___ Materials provided ___
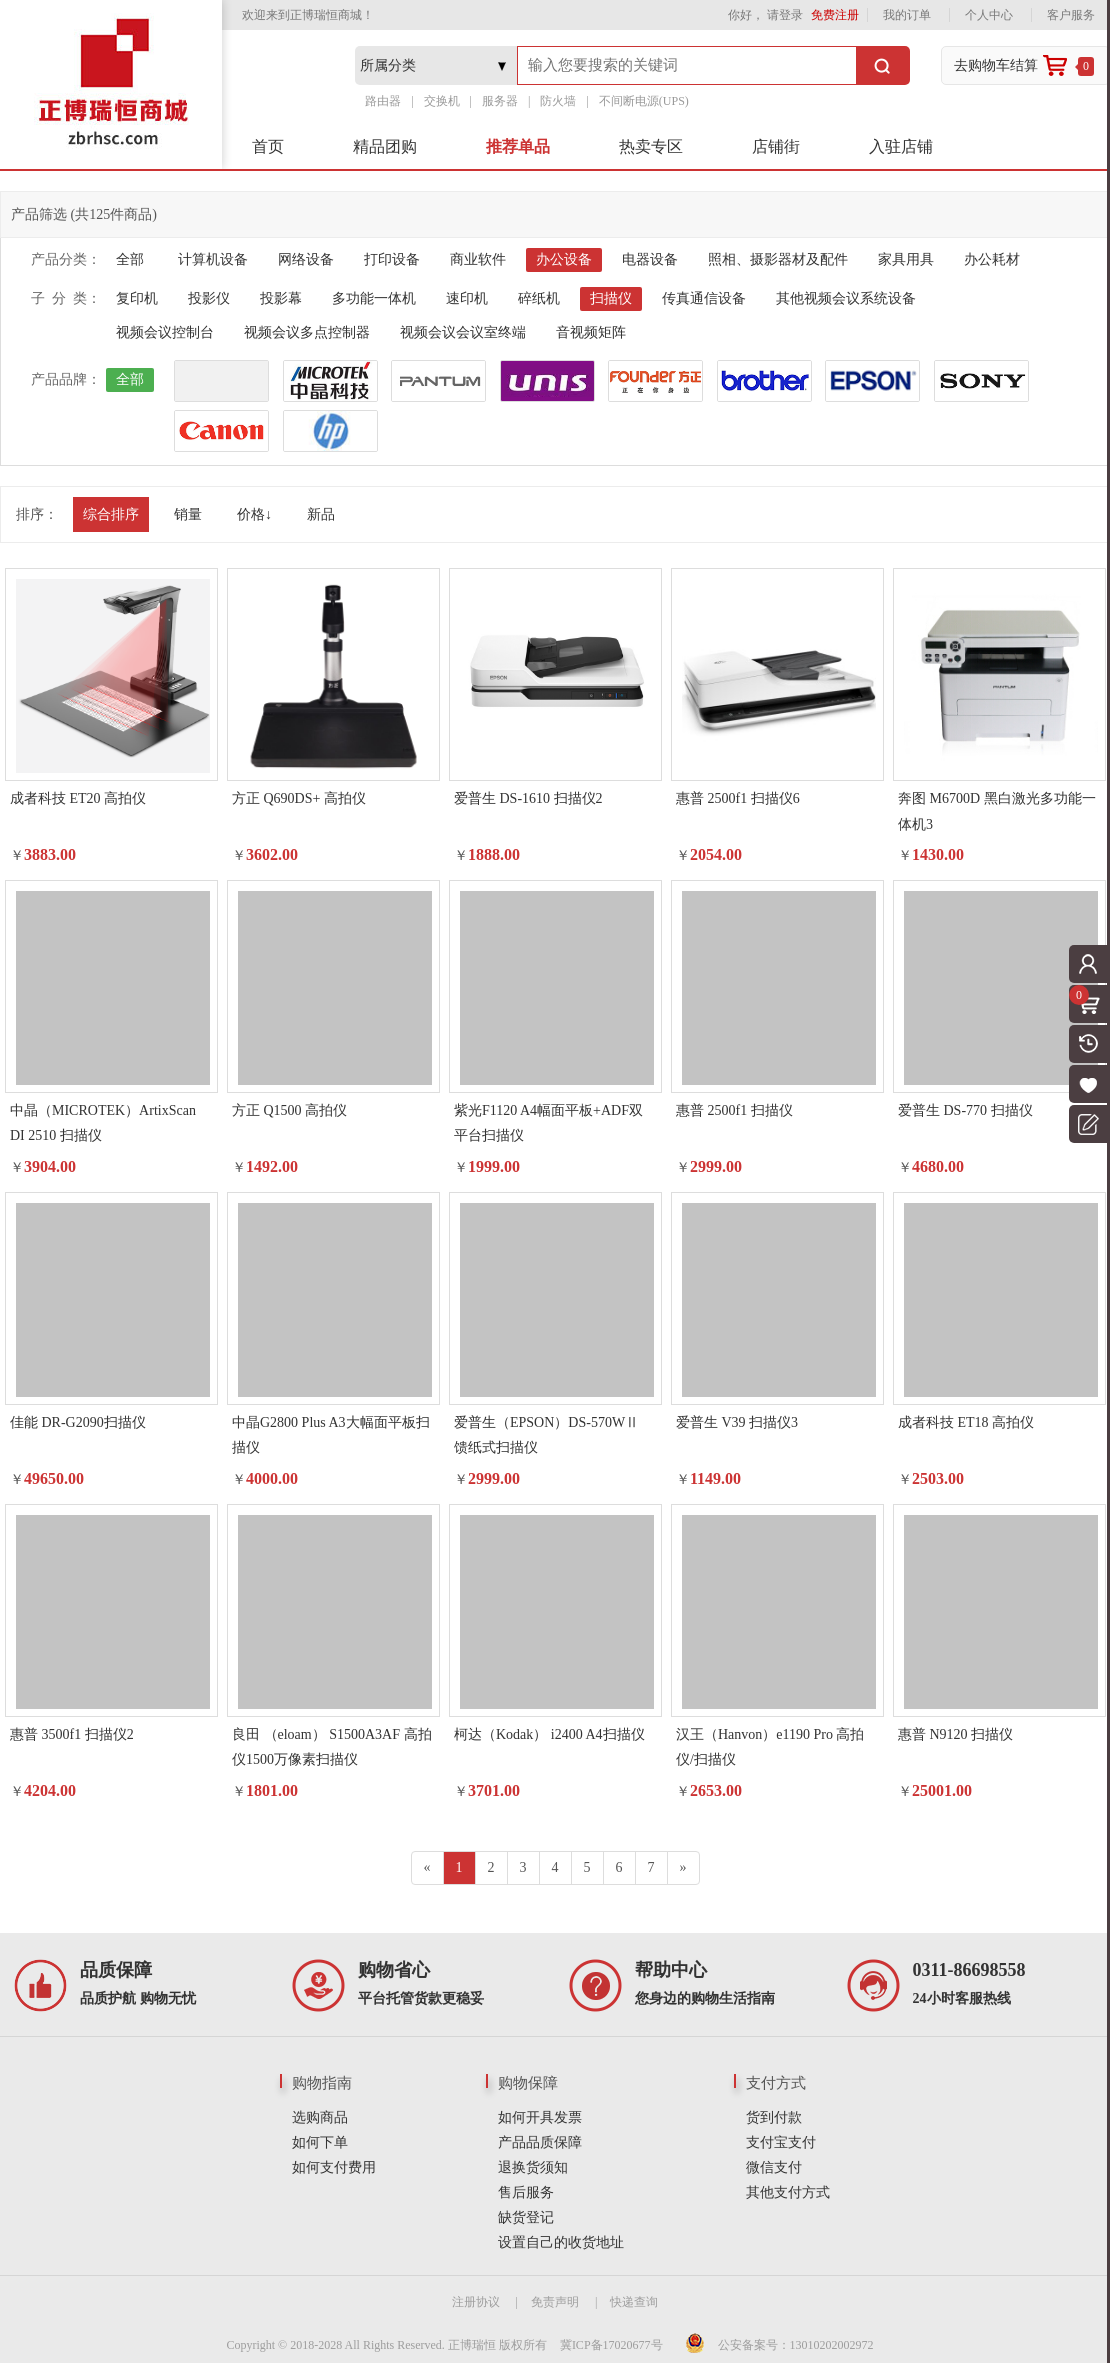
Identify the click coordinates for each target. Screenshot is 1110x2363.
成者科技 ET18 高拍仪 (966, 1422)
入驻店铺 (901, 146)
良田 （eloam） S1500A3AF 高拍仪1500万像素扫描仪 (332, 1747)
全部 (130, 259)
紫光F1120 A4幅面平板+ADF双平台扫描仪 (548, 1123)
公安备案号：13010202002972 (796, 2345)
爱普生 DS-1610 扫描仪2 (528, 798)
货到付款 (774, 2117)
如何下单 (320, 2142)
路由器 (383, 101)
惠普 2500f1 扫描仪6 (738, 798)
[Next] (683, 1868)
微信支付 (774, 2167)
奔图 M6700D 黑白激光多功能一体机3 (997, 811)
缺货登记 (526, 2217)
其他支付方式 (788, 2192)
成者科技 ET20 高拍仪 (78, 798)
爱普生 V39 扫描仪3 (737, 1422)
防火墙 (558, 101)
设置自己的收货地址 (561, 2242)
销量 (188, 514)
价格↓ (254, 514)
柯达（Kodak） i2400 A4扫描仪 (549, 1734)
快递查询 (634, 2302)
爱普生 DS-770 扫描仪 (965, 1110)
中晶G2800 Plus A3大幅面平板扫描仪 (331, 1435)
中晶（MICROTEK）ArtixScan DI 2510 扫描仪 (103, 1123)
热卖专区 (651, 146)
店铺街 (776, 146)
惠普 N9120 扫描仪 (955, 1734)
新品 (321, 514)
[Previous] (427, 1868)
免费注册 (835, 15)
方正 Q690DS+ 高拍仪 (299, 798)
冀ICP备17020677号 (611, 2345)
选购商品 (320, 2117)
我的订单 (907, 15)
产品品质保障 (540, 2142)
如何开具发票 (540, 2117)
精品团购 (385, 146)
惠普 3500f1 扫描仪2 (72, 1734)
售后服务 (526, 2192)
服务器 (500, 101)
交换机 (442, 101)
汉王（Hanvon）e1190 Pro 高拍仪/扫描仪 (770, 1747)
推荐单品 (518, 146)
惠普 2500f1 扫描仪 (734, 1110)
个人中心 (989, 15)
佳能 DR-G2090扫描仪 (78, 1422)
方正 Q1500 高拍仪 (289, 1110)
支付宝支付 (781, 2142)
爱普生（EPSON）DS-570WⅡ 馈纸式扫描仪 (546, 1435)
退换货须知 (533, 2167)
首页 (268, 146)
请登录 (785, 15)
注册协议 (476, 2302)
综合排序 (111, 514)
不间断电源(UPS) (644, 101)
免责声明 (555, 2302)
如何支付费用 (334, 2167)
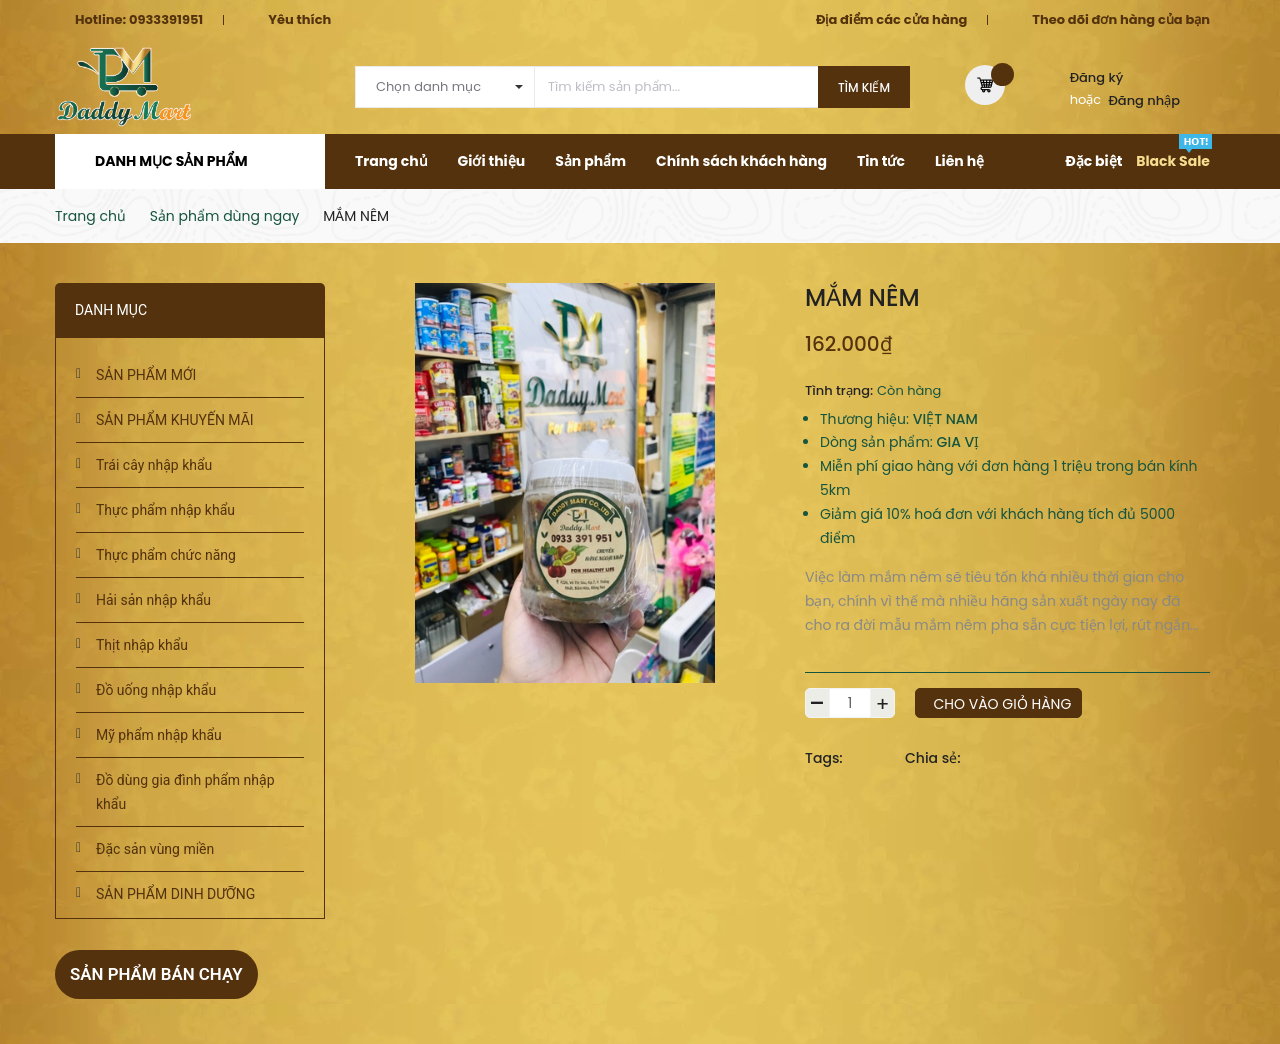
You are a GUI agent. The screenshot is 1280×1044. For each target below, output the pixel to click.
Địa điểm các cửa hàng (891, 19)
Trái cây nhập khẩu (154, 465)
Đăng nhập (1145, 100)
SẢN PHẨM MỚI (146, 375)
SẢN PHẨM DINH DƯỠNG (175, 894)
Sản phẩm (590, 161)
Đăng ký (1097, 77)
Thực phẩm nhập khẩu (165, 510)
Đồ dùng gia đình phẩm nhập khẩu (185, 792)
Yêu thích (299, 19)
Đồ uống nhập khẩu (156, 690)
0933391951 (166, 19)
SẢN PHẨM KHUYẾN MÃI (175, 420)
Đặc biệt (1093, 161)
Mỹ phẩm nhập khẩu (159, 735)
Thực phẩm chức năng (166, 555)
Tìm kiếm (864, 87)
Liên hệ (959, 161)
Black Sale (1173, 161)
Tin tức (881, 161)
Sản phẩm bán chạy (162, 973)
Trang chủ (391, 161)
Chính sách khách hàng (741, 161)
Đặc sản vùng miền (155, 849)
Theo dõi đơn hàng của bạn (1121, 19)
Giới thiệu (492, 161)
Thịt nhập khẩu (142, 645)
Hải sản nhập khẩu (153, 600)
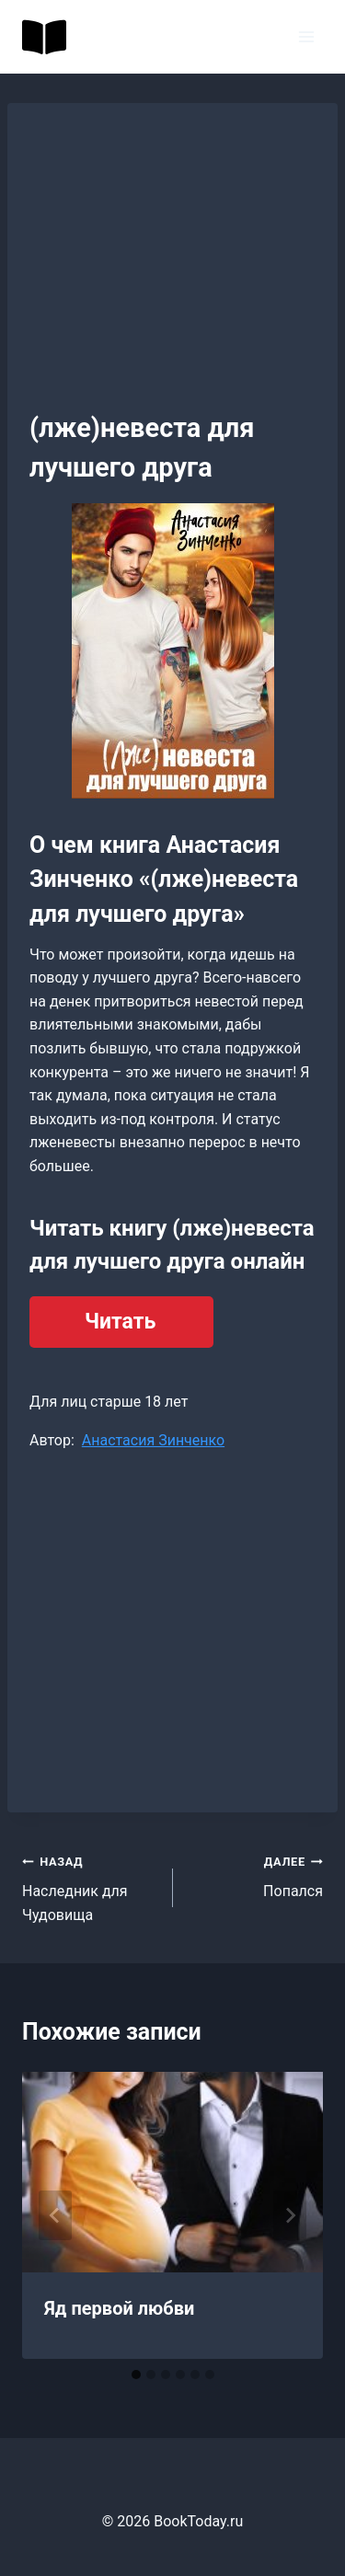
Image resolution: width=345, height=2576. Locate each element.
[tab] (136, 2374)
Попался (256, 1875)
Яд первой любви (119, 2308)
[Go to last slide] (55, 2215)
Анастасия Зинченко (153, 1440)
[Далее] (289, 2215)
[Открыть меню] (306, 36)
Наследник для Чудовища (90, 1886)
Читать (120, 1321)
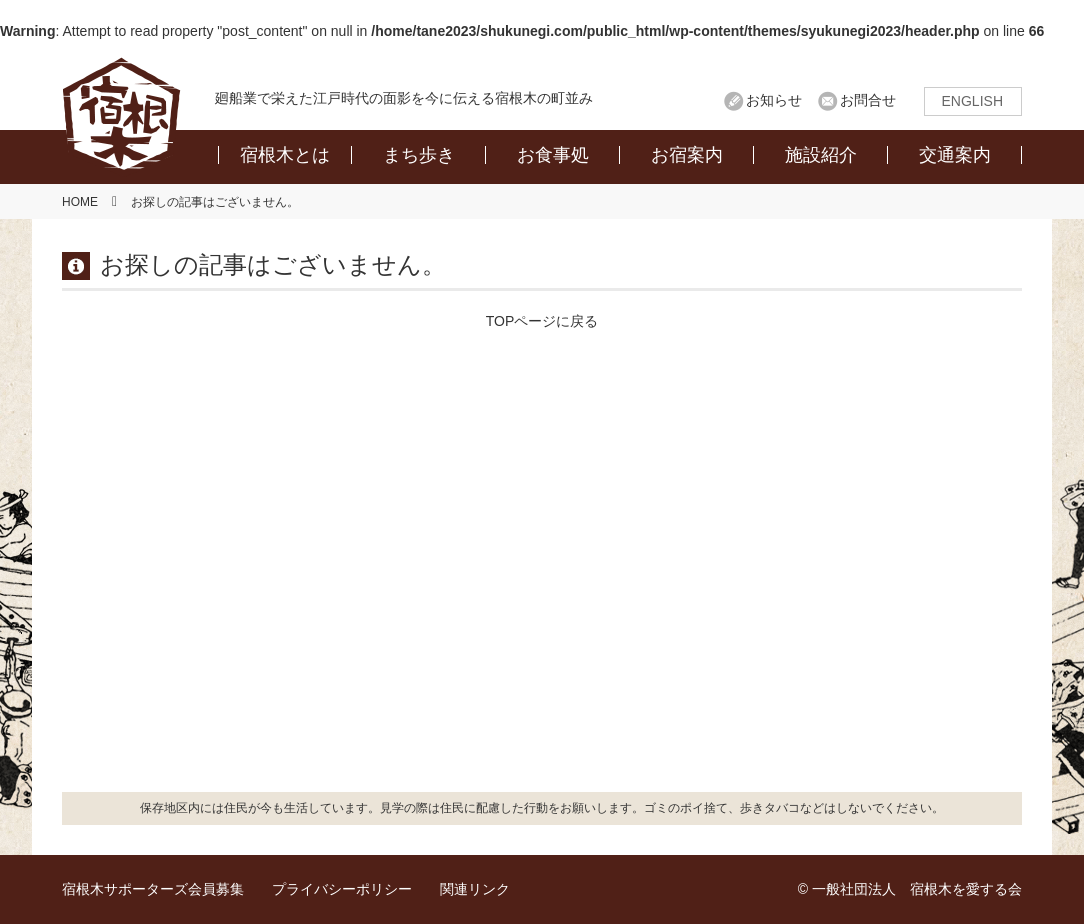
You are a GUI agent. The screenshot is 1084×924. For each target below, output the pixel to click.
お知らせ (774, 100)
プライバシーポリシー (342, 889)
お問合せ (868, 100)
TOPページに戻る (542, 321)
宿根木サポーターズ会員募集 (153, 889)
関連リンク (475, 889)
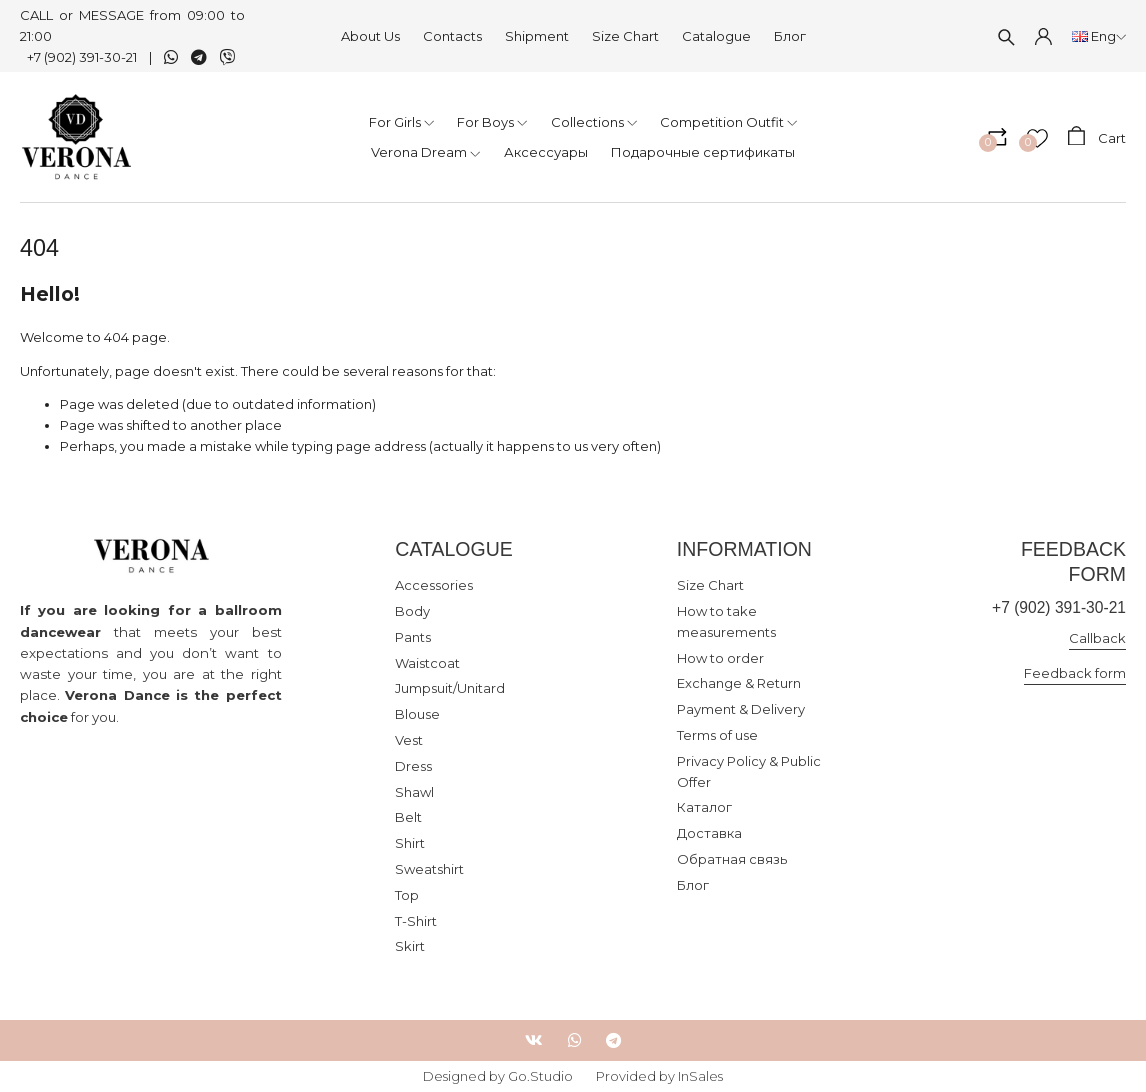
___
* Directions for this task
For this exercise, work out how many lines in the material include "below", and give only the number.

* Exercise output
2